Chovendo na roseira

Era verão. Eu deveria ter cinco ou seis anos. Não recordo exatamente a data, mas tenho uma certeza: era verão. Lembro, pois estávamos de férias, minhas irmãs e eu iríamos para o interior de São Paulo, na casa de minha avó. Eu não fui. Mamãe achou perigoso demais que eu viajasse com uma tia. Vi meus irmãos na despedida, e senti um pouco de inveja da idade deles. Queria ter ido também. Sentir o sol nascendo no caminho, comer pamonha caseira durante a viagem, tomar refrigerante, destes bem baratinhos, em um restaurante à beira da estrada, picolé vendido em caixas de isopor e com um gosto que não era do sabor da embalagem, bolachas. Naquele verão não tive nada disso.

Minha diversão era ler, aprendi pouco antes desta data com a minha mãe, pois, ela, não agüentava mais ler as mesmas histórias. Então passava as manhãs, tardes e parte da noite com as minhas aventuras infantis. Era com Monteiro Lobato que mais me divertia: a coragem do Pedrinho; Narizinho e sua meiguice; Emília e toda a vontade de devorar o mundo com perguntas. Naturalmente, morria de medo da Cuca. Em minha cabeça, corria em fazendas. Subia em árvores, nadava em rios. Naquele verão imaginei sentir o cheiro de café torrado, depois moído, o sabor da culinária do interior, feita em fogo à lenha, ao som de uma moda de violas.
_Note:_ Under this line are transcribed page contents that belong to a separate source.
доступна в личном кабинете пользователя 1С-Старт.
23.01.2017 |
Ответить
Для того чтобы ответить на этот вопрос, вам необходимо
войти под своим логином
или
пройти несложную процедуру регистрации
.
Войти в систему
O gosto de curral, bolo de milho, pamonha e tudo mais que minha avó habitualmente faria.

Em uma manhã, destas que deveríamos marcar nos calendários como um dia especial, tentei ocupar-me. Queria chutar bola contra a parede, sentir o sol tocando minha pele, conversar com as plantas do jardim. Mas não pude. Chovia. Estas chuvas típicas de verão. Sol e chuva. Um dia mágico que ainda hoje, posso sentir o aroma daquelas horas. Embora, hoje, classifique aquele dia como mágico, na ocasião fiquei entediado com a o clima. Com isso, minha mãe, vendo minha inquietude, calmamente pegou um LP, ligou o aparelho de som, colocou na vitrola, ajeitou a agulha. Comecei a ouvir uma linda música. Depois outra, e outra, mais uma.
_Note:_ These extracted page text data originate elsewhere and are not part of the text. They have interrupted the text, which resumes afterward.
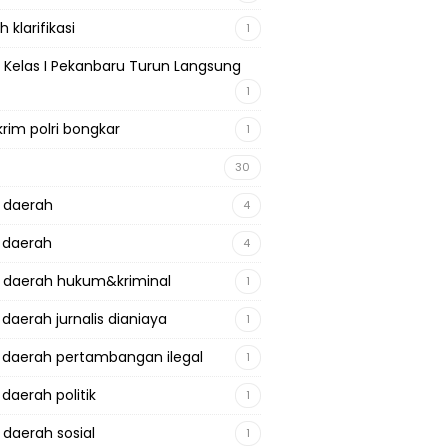
 klarifikasi
1
 Kelas I Pekanbaru Turun Langsung
1
krim polri bongkar
1
30
a daerah
4
a daerah
4
a daerah hukum&kriminal
1
 daerah jurnalis dianiaya
1
a daerah pertambangan ilegal
1
 daerah politik
1
 daerah sosial
1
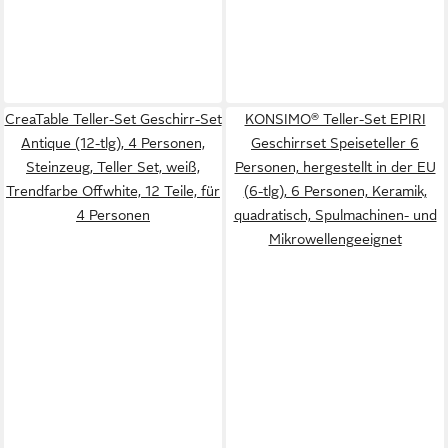
CreaTable Teller-Set Geschirr-Set
KONSIMO® Teller-Set EPIRI
Antique (12-tlg), 4 Personen,
Geschirrset Speiseteller 6
Steinzeug, Teller Set, weiß,
Personen, hergestellt in der EU
Trendfarbe Offwhite, 12 Teile, für
(6-tlg), 6 Personen, Keramik,
4 Personen
quadratisch, Spulmachinen- und
Mikrowellengeeignet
Acabou o lado A. Virou o lado B. Cada vez mais me apaixonava com aquela voz angelical, com o som de um piano, os seus compassos, harmonias, notas, coisas tais que, na época, eu não sabia que existiam. Aquela poesia cantada oras sussurradas por um homem, oras que me levavam às lágrimas cantada por uma mulher. A música percorria meu corpo infantil, e transformei em rei, em arco-íris, tempestade, calmaria. Sol. Silêncio. Outra faixa. Volto ao mundo real.

Fixo meus olhos à janela, que escorre gotas da chuva. Sinto que meu corpo todo faz parte daquela onda musical. A música acaba, chamo minha mãe e peço para repita uma das faixas. Com a calma, habitual em todas as mães, sou atendido. Acaba de novo, peço para repetir, e repetir, e repetir… Fico bailando meu corpo, sobre a letra e música, com os olhos fechados. Sentindo que melodia e eu éramos um único sentimento.

Mesmo com tão pouca idade, senti algo único. Algo que não tem explicação. E que nunca esquecerei. Quando a melancolia toma conta de meu pensamento, fecho os olhos e posso sentir os passos daquele dia, todos os minutos daquelas horas. Ao passo que ouvia: “Pétalas de rosa espalhadas pelo vento / Um amor tão puro / carregou meu pensamento, / Olha! Um tico-tico mora ao lado / E, passeando no molhado, /Adivinhou a primavera”, senti o nascer de algumas paixões em meu tão jovem coração: Música, chuvas e rosas.